Sì ma è stato poi il suo team a creare le basi dell’animazione al computer a partire da quella in stop motion…

“Qualche anno prima di Jurassic Park avevo creato la Go Motion, una tecnica ibrida, cioè stop motion operata da un computer. Era davvero complicata: dovevi ripensare tutto il tuo approccio, perché era tutto scandito dagli assi xyz e andava tutto pre-visualizzato per poi costruire il movimento asse per asse e per asse. È stato l’allenamento per gli effetti visivi moderni.

“Ma io non volevo stare seduto a una scrivania per ore e ore al giorno.  Non è il lavoro che voglio: come artigiano non ho mai toccato un computer ma ho creato un sistema, con Jurassic Park e poi Starship Troopers, grazie al quale potevo lavorare assieme a degli animatori. Gli animatori erano persone formate spesso in Canada, dove gli insegnavano l’animazione stile Disney, molto cartoonesca, buona per le pubblicità. Io invece avevo la competenza nel settore della produzione che a loro mancava. Conoscevo i processi, capivo il valore della pre-produzione e sapevo che devi stare attento che le direzioni di tutti gli sguardi dei personaggi siano sempre a posto. Sono stato fortunato, stavo nel posto in cui le cose che sapevo servivano”.

Eppure gli effetti di Jurassic Park sono così importanti che a oggi sono una delle cose più ricordate del film…

“Non è un caso se Jurassic Park regge il tempo molto meglio di tanti reboot moderni o franchise. Il segreto sta nel fatto che lavoravamo a stretto contatto con il reparto sonoro e fu fondamentale avere quel dettaglio prima ancora di iniziare. L’idea era di fare in modo che il sonoro fornisse elementi per fare meglio l’animazione: l’abbiamo animati intorno ai rumori. In più avevo accesso agli story meeting con Steven Spielberg”.

Avete influito su dettagli significativi del film?

“Come no! Il primo dinosauro che si vede non doveva essere quello gigantesco che poi è stato, l’abbiamo suggerito noi degli effetti, spiegando che le proporzioni avrebbero reso il momento più interessante e drammatico. Ma anche la carica dei Gallimimus non prevedeva quei dinosauri; come era scritta sembrava un episodio di Duck Tales. Io proposi quell’animale lì che pare uno struzzo, perché avrebbe dato molto più dinamismo alla scena”.

Secondo lei questo modo di lavorare è cambiato?

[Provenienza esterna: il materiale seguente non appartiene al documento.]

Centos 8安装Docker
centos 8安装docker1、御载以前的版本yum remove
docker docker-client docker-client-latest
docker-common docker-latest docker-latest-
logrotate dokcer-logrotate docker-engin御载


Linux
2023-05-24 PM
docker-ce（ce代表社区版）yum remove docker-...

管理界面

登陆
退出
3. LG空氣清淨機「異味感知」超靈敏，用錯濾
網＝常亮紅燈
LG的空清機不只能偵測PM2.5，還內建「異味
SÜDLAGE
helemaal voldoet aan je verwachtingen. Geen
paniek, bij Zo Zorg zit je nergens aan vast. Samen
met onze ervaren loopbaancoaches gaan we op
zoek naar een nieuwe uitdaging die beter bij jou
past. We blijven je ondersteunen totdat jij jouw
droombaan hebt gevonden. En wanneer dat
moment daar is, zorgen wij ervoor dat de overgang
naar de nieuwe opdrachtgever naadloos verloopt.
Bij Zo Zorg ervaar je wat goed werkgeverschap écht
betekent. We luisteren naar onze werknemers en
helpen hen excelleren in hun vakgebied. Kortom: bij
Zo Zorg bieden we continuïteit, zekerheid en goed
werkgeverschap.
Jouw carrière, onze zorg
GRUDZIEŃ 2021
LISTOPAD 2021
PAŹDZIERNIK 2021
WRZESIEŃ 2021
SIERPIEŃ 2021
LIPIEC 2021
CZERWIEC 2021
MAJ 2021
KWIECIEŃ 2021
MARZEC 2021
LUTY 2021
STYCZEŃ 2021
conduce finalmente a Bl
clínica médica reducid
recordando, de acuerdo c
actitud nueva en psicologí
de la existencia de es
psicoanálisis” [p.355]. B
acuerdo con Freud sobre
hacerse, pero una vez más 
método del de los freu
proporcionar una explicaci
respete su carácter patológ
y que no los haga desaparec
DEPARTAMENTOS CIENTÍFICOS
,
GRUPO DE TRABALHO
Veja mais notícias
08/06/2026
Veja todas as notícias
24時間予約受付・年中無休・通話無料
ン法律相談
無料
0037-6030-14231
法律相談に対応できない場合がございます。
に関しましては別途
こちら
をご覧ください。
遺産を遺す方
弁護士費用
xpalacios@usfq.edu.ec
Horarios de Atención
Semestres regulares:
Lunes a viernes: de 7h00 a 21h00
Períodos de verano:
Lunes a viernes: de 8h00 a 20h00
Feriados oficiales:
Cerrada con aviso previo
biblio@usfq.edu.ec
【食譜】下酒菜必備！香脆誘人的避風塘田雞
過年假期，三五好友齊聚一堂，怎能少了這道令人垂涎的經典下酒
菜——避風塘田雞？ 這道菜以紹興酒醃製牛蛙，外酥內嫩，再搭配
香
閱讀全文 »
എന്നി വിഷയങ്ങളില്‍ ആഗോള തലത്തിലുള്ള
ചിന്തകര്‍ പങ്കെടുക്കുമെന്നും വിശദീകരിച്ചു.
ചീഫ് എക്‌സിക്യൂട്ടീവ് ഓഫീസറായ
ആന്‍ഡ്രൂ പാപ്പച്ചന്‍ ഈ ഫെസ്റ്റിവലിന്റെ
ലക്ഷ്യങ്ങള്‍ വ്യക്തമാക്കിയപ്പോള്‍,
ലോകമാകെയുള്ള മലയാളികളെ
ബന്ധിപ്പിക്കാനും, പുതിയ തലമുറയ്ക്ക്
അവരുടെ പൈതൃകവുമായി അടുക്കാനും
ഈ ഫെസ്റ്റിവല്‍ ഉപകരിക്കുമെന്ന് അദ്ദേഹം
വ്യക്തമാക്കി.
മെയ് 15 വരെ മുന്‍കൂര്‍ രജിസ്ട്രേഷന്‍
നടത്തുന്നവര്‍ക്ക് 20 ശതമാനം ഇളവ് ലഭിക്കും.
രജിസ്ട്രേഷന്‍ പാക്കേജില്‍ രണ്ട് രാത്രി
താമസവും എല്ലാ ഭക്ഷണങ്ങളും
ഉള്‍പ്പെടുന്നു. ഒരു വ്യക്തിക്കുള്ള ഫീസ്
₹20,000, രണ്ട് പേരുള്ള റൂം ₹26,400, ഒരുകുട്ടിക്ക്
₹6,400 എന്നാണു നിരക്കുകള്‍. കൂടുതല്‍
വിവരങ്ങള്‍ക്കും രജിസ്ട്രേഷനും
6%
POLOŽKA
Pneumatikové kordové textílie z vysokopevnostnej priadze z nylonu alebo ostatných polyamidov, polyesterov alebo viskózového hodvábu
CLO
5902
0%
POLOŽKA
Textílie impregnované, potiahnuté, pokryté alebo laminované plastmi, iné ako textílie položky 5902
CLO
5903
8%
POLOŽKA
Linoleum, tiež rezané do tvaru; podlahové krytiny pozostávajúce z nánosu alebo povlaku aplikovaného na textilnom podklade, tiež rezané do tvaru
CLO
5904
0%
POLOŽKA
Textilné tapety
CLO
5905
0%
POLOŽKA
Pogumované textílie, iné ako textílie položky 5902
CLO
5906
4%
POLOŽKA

“In quel film, tutti i dinosauri avevano una loro voce. Se guardi ora, fanno tutti Roar alla stessa maniera. È come se un attore compiesse sempre il medesimo gesto”.

Ma non è stato consulente per Jurassic World?

“Sì ma non ho fatto niente, era più una cosa da pr, l’hanno fatto per farmi fare un po’ di interviste e suppongo che gli servisse un vecchio legato al film originale. Occasionalmente ho anche detto delle cose, dato dei suggerimenti, ma tutto molto a basso profilo”.

Lei aveva un talento pazzesco, pensa che ce ne siano come lei ora?

“Ce ne sono eccome, Il problema non è quello, ma il lato oscuro di Guerre stellari che ci ha portato nell’era dei franchise in cui c’è un’aspettativa esagerata sui soldi. Finisce che giri quell’aspettativa e non il film. Giri qualcosa come quella che hai già fatto e ogni versione successiva è sempre più annacquata. Non posso parlare dei film Marvel perché non li vedo, li trovo inguardabili. È come la Coca-Cola, un prodotto da cui la gente sa cosa aspettarsi, per cui possono pagare, che possono vedere e poi tornare a casa e dare un bacio ai bambini”.

Tuttavia con il motion-capture ora si fanno cose fantastiche

“Sono stato contro il motion capture per Jurassic World. Devi stare tu nella testa del personaggio e non un performer che invece pensa con la sua e quando uscì Jurassic Park aveva ancora il pannolino”.

So che ha finanziato un film su Kickstarter ora…

“Si chiama Mad God, l’ho realizzato in capitoli. I primi tre finanziati su Kickstarter mentre i rimanenti due li stiamo mettendo insieme ora per completare il ciclo”.